═══ RECORDS PROVIDED

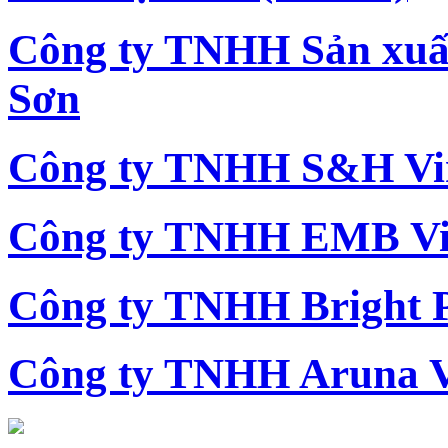
Công ty TNHH Sản xu
Sơn
Công ty TNHH S&H Vi
Công ty TNHH EMB Vi
Công ty TNHH Bright 
Công ty TNHH Aruna 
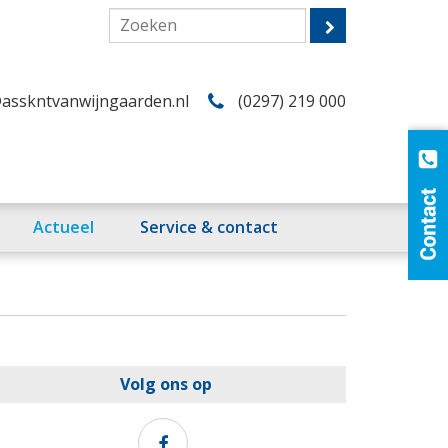
asskntvanwijngaarden.nl
(0297) 219 000
Actueel
Service & contact
Volg ons op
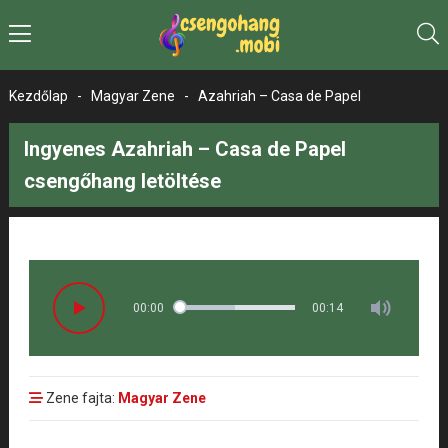
Kezdőlap
-
Magyar Zene
-
Azahriah – Casa de Papel
Ingyenes Azahriah – Casa de Papel
csengőhang letöltése
00:00
00:14
Zene fajta:
Magyar Zene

══════

Return all material verbatim, pictures omitted.

Công ty TNHH Sản xu
Sơn
Công ty TNHH S&H Vi
Công ty TNHH EMB Vi
Công ty TNHH Bright 
Công ty TNHH Aruna 
asskntvanwijngaarden.nl
(0297) 219 000
Actueel
Service & contact
Volg ons op
Kezdőlap
-
Magyar Zene
-
Azahriah – Casa de Papel
Ingyenes Azahriah – Casa de Papel
csengőhang letöltése
00:00
00:14
Zene fajta:
Magyar Zene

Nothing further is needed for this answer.